INSIDER TRADING POLICIES AND PROCEDURES
Applicable law, including several provisions of the Securities Exchange Act of 1934, as amended (the “Exchange Act”) and the rules thereunder, restrict transactions in publicly traded securities by persons possessing “inside” information – material nonpublic information relevant to the value of such securities. Therefore, it is imperative that all persons who possess material nonpublic information about publicly traded securities: (1) refrain from purchasing or selling such securities; and (2) refrain from “tipping” (i.e., passing along) such information to others who may purchase or sell such securities.
These restrictions apply not only to material nonpublic information relevant to securities issued by Berkshire Hathaway Inc. (“Berkshire,” which for purposes of these policies and procedures includes all of its subsidiaries), but also to material nonpublic information relevant to any publicly traded securities issued by other companies or entities (“Other Companies”). This latter category includes, but is not limited to, securities of Other Companies in which Berkshire has made or entered into, or is actively considering making or entering into, an investment, acquisition or other material transaction. For example, while Berkshire may properly purchase securities of Other Companies even though the news of such purchases might cause the price of such securities to increase, employees, officers and directors of Berkshire who learn this news in advance of public disclosure generally may not purchase such securities until the news has been disclosed publicly.

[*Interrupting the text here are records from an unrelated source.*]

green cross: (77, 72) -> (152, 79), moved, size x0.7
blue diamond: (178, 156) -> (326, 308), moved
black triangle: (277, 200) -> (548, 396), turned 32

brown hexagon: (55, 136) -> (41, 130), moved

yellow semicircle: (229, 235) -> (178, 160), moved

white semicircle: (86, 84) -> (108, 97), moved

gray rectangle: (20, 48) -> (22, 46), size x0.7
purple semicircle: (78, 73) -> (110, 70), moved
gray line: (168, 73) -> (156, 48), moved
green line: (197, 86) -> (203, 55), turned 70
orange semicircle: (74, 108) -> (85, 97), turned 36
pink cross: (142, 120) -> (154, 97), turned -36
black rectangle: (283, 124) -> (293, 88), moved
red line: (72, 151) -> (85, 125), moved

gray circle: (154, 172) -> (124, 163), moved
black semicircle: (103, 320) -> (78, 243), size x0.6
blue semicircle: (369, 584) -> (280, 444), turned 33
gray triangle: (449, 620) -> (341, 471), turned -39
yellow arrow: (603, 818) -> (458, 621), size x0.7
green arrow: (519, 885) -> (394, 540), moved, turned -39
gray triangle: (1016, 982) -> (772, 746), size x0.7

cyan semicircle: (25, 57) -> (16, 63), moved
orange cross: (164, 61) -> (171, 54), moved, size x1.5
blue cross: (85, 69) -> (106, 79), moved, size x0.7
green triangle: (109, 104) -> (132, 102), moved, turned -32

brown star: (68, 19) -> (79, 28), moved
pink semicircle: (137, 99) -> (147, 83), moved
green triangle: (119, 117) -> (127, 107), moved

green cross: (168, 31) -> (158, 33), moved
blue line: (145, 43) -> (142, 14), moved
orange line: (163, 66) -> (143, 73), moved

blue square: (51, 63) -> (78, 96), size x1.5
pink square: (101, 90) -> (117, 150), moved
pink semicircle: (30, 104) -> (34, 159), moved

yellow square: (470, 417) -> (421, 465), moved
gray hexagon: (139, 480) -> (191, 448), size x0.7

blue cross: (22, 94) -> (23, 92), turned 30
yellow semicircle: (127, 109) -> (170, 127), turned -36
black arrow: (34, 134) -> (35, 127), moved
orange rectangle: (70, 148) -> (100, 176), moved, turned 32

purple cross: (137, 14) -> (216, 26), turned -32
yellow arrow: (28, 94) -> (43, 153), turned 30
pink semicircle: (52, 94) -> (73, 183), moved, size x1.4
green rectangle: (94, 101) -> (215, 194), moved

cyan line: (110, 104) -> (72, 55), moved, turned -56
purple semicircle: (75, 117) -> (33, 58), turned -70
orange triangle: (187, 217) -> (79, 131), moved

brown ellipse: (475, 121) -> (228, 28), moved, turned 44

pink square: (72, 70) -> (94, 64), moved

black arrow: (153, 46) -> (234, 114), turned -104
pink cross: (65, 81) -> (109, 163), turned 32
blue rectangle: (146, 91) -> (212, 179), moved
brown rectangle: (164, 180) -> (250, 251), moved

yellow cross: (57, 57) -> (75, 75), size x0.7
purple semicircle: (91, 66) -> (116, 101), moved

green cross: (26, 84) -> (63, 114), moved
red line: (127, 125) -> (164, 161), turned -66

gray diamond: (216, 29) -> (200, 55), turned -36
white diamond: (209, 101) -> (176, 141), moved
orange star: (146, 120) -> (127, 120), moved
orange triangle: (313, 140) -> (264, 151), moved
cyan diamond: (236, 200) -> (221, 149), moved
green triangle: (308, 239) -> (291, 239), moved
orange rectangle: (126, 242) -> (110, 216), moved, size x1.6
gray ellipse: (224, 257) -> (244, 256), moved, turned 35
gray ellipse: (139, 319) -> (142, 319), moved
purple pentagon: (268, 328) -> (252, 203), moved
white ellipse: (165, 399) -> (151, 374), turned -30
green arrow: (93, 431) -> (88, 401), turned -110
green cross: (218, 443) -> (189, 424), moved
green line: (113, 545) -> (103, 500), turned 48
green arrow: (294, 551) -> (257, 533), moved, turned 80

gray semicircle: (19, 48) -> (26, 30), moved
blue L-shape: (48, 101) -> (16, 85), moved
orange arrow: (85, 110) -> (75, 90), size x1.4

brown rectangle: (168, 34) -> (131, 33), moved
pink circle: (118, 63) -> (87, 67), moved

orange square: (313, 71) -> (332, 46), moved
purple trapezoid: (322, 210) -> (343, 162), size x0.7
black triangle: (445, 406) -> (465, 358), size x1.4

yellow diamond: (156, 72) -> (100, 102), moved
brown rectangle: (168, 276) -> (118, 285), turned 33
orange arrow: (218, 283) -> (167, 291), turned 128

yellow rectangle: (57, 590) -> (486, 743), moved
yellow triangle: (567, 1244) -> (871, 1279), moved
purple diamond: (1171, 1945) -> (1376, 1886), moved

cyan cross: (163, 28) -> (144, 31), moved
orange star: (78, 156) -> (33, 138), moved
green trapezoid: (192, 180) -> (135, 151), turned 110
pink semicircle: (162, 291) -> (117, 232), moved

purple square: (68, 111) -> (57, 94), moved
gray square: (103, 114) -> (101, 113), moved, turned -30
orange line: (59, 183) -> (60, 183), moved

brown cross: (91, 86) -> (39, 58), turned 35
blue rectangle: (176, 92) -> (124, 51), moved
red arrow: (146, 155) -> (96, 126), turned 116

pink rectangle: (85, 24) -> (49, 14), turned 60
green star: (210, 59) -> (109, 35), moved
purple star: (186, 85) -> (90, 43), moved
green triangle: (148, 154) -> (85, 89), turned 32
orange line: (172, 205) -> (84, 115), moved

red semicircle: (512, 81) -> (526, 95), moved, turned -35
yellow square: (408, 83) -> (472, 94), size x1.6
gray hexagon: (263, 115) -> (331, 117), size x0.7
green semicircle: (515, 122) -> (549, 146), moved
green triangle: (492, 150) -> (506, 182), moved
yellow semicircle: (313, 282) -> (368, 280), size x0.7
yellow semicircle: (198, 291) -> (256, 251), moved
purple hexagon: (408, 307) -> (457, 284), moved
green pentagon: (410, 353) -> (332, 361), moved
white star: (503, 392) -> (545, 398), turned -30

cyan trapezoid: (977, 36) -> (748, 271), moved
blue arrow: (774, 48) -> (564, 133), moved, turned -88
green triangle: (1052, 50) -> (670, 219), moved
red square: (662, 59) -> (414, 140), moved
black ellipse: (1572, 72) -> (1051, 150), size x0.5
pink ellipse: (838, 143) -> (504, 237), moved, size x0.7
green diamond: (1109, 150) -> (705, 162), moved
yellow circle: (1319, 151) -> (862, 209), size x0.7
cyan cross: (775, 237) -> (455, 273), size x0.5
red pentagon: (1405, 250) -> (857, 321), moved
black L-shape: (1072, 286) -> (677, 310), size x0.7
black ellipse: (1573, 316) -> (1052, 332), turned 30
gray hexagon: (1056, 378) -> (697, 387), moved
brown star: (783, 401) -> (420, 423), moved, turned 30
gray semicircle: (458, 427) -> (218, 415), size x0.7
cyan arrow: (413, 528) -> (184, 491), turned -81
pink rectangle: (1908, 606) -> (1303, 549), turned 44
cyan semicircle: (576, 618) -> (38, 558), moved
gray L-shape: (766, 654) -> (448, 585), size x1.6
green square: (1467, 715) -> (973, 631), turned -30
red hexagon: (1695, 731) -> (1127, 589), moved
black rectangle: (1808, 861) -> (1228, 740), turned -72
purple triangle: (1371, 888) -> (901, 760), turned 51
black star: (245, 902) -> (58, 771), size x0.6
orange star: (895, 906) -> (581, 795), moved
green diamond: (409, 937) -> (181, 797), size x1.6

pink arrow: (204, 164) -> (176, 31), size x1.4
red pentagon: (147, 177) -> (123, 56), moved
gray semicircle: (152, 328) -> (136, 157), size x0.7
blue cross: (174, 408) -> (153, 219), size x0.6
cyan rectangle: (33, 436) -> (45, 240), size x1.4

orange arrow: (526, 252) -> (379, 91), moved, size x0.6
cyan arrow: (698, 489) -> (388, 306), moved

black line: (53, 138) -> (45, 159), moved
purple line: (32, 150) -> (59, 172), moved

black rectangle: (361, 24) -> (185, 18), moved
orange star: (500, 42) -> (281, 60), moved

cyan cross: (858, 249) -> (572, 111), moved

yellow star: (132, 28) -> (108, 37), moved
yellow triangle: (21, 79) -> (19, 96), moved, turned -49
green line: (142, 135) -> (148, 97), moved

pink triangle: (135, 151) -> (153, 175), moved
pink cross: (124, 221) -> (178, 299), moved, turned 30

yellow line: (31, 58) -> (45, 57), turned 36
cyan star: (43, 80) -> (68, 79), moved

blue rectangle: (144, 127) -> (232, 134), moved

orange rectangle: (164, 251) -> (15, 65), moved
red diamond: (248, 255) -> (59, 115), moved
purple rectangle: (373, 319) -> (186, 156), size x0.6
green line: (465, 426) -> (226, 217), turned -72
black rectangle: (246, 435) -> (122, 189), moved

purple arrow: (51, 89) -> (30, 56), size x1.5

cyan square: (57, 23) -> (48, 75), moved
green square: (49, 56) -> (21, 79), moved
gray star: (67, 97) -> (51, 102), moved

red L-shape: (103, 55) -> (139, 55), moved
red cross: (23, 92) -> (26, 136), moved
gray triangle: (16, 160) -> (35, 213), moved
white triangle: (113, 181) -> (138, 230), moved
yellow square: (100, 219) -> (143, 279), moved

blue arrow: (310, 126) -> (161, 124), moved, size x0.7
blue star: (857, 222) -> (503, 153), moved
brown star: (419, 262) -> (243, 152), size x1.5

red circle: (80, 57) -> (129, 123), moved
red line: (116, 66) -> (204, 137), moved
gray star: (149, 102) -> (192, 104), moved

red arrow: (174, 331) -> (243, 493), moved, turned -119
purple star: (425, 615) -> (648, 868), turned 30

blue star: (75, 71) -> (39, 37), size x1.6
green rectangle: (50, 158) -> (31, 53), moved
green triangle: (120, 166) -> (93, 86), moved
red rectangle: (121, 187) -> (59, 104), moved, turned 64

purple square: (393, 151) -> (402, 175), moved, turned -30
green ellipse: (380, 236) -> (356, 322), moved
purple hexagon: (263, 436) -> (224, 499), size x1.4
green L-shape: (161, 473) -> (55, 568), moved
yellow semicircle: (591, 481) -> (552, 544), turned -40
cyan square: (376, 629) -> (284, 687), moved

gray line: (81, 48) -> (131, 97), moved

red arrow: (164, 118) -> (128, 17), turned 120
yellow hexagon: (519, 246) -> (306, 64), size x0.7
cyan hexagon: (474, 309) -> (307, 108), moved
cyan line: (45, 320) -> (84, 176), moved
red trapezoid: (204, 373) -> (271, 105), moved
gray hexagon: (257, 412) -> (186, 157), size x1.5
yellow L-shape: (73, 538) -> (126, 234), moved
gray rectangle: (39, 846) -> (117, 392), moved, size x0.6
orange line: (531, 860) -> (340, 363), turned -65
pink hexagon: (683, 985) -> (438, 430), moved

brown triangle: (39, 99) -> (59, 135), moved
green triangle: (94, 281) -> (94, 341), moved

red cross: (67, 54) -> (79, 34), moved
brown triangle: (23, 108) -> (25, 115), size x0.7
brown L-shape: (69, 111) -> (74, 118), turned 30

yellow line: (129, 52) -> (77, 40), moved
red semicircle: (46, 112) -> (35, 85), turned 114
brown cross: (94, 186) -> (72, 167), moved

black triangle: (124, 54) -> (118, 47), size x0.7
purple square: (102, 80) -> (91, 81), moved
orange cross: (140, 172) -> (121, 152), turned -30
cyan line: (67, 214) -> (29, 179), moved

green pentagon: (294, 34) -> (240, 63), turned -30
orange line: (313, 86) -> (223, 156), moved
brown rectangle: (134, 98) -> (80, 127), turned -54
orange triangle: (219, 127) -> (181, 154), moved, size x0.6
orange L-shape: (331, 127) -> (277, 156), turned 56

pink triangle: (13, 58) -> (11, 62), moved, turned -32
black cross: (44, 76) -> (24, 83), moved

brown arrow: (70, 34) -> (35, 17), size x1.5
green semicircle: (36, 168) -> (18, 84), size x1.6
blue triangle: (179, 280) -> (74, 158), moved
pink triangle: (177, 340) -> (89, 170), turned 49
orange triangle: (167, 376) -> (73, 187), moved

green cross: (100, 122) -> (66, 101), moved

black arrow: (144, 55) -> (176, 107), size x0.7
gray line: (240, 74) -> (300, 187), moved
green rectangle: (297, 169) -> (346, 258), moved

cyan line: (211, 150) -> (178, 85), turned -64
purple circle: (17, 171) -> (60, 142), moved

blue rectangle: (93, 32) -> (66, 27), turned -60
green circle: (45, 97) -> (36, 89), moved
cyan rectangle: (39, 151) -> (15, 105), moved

The penalties for trading or tipping inside information can be severe. Among other things, a person who trades while in possession of material nonpublic information, or who provides such information to others, could be subject not only to significant civil monetary penalties but also criminal fines and imprisonment.
Securities laws may also impose secondary liability on directors, officers, and other supervisory personnel even if they are not directly involved in illegal insider trading, if they fail to take reasonable steps to prevent insider trading by others.
From time to time, regulators have requested that Berkshire disclose the names of Berkshire employees who may be aware of our trading activities or other confidential information of Berkshire. The purpose of these requests is to determine whether any insider trading has occurred among our employees or their tippees. Berkshire has complied with all such requests in the past, and will do so in the future. It is our intention to cooperate with regulators to the fullest extent in uncovering any insider trading.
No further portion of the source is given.